Jack Straw, Labour's home affairs spokesman, says that at the moment the evidence is little more than anecdotal but, he says, "There should be research on who refuses jury service and on the composition of juries."
Even if research produced no correlation between class and acquittal rates, he still says everybody should sit on juries as part of the obligations as good citizens. "It can't do the reputation of criminal justice any good if juries are not a broad-based section of the public as a whole."

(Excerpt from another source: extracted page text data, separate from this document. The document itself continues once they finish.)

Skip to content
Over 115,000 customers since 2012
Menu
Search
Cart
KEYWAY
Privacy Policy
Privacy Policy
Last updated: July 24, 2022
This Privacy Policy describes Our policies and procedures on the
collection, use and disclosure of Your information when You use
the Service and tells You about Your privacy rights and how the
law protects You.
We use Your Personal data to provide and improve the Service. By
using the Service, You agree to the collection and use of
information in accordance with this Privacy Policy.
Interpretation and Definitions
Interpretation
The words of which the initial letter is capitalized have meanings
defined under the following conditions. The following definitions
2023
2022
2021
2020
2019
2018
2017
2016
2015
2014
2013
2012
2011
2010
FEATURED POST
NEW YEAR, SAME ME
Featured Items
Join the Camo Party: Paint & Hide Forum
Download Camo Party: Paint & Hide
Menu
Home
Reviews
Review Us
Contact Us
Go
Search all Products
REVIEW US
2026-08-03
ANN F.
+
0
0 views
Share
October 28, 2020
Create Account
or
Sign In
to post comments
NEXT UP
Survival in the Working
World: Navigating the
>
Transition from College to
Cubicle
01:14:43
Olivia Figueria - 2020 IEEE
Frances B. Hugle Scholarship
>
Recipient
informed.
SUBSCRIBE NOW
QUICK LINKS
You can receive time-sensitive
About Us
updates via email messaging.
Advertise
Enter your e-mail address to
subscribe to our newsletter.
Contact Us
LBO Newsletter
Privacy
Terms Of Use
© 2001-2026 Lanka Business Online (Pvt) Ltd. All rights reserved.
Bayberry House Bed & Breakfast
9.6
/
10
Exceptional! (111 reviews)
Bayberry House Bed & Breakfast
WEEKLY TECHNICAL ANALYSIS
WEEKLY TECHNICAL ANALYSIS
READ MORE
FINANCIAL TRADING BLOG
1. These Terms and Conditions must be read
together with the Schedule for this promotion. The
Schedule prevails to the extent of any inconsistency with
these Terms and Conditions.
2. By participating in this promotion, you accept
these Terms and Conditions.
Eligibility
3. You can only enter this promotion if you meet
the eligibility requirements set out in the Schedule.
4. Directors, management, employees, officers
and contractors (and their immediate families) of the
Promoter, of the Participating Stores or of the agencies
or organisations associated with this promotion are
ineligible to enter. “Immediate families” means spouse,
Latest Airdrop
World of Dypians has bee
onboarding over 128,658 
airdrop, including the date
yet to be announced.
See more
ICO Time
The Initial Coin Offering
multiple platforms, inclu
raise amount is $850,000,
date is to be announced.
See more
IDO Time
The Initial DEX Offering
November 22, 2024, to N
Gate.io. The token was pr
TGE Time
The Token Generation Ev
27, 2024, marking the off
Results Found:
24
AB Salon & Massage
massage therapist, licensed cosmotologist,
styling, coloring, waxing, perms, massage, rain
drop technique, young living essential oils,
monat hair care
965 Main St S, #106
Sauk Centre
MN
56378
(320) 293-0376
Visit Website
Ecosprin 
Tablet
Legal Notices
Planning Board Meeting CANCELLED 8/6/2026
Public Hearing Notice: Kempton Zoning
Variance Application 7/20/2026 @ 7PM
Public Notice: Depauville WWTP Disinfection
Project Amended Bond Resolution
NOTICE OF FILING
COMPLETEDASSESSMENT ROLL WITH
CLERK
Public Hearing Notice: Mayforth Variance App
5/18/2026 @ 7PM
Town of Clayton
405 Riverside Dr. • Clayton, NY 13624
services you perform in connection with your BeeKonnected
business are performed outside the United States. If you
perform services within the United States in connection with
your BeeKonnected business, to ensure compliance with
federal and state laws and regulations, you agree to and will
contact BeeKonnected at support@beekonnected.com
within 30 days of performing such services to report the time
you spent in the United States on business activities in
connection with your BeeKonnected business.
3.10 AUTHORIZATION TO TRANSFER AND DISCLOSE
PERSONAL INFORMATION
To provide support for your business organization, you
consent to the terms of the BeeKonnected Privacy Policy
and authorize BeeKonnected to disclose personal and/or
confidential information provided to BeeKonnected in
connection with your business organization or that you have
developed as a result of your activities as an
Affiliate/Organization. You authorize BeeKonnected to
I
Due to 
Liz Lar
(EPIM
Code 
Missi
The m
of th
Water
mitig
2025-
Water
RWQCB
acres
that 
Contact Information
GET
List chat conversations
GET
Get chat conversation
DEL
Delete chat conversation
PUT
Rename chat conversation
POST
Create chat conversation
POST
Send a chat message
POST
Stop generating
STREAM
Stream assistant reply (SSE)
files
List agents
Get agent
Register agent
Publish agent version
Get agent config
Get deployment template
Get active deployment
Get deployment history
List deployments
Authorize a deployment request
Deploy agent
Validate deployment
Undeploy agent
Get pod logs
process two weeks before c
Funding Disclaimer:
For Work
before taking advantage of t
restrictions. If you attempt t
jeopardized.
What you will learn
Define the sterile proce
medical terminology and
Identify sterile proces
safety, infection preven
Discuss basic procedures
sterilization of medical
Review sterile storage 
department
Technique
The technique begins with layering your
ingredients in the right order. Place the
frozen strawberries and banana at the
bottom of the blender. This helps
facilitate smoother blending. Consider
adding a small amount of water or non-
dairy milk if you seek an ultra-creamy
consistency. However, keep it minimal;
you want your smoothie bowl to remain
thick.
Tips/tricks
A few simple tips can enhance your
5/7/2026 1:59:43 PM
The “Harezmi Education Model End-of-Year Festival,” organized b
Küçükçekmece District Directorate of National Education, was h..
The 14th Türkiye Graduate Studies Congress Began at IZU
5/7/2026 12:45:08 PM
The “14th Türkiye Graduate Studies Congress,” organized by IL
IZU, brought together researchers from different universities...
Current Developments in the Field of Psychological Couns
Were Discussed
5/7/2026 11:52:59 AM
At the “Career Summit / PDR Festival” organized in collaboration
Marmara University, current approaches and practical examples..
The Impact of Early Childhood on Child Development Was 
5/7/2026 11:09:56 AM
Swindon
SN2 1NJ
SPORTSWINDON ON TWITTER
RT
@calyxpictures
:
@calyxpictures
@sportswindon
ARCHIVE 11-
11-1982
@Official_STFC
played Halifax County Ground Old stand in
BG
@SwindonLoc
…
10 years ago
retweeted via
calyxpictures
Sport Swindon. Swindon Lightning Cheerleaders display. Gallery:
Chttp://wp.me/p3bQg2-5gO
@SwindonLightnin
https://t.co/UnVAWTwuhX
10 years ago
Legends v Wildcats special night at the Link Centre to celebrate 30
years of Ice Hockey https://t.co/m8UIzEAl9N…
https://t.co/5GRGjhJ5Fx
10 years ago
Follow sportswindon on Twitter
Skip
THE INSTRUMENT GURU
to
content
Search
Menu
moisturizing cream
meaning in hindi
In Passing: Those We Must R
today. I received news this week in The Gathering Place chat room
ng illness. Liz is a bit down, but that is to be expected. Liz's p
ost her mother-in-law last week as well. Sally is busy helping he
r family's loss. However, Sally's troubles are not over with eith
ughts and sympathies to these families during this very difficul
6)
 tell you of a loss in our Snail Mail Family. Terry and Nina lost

Mr Straw believes that too many of the middle classes evade jury service. He favours tightening up the rules in two ways: restricting the list of exempted professions - it is right that it includes lawyers, police and court employees, but need not exempt MPs, he said. And where jurors ask to be excluded for personal reasons, their excuses should be checked more carefully.
Anyone on the electoral roll aged 18 to 70 is eligible to be called for jury service. They receive pounds 44.80 a day plus meals and travelling allowance. In 1993 a national study of more than 8,000 jurors by Michael Zander, Professor of Law at the London School of Economics, for a Royal Commission was not allowed to relate class to verdicts, but it did show that all social classes were represented on juries in proportion to their numbers in the population.
An earlier smaller study in Birmingham, before research was banned in 1981, showed no correlation between sex, age or class and the number of guilty verdicts, and found manual workers were under-represented on juries.